| Data supplied |

○ ○ ○

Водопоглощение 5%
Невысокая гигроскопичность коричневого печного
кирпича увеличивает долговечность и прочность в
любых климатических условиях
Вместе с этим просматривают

○ ○ ○

| Task item |
Beginning with the line that holds "любых климатических условиях" and ending with the last line of the data, copy each line exactly and add nothing.

| Completed exercise |
любых климатических условиях
Вместе с этим просматривают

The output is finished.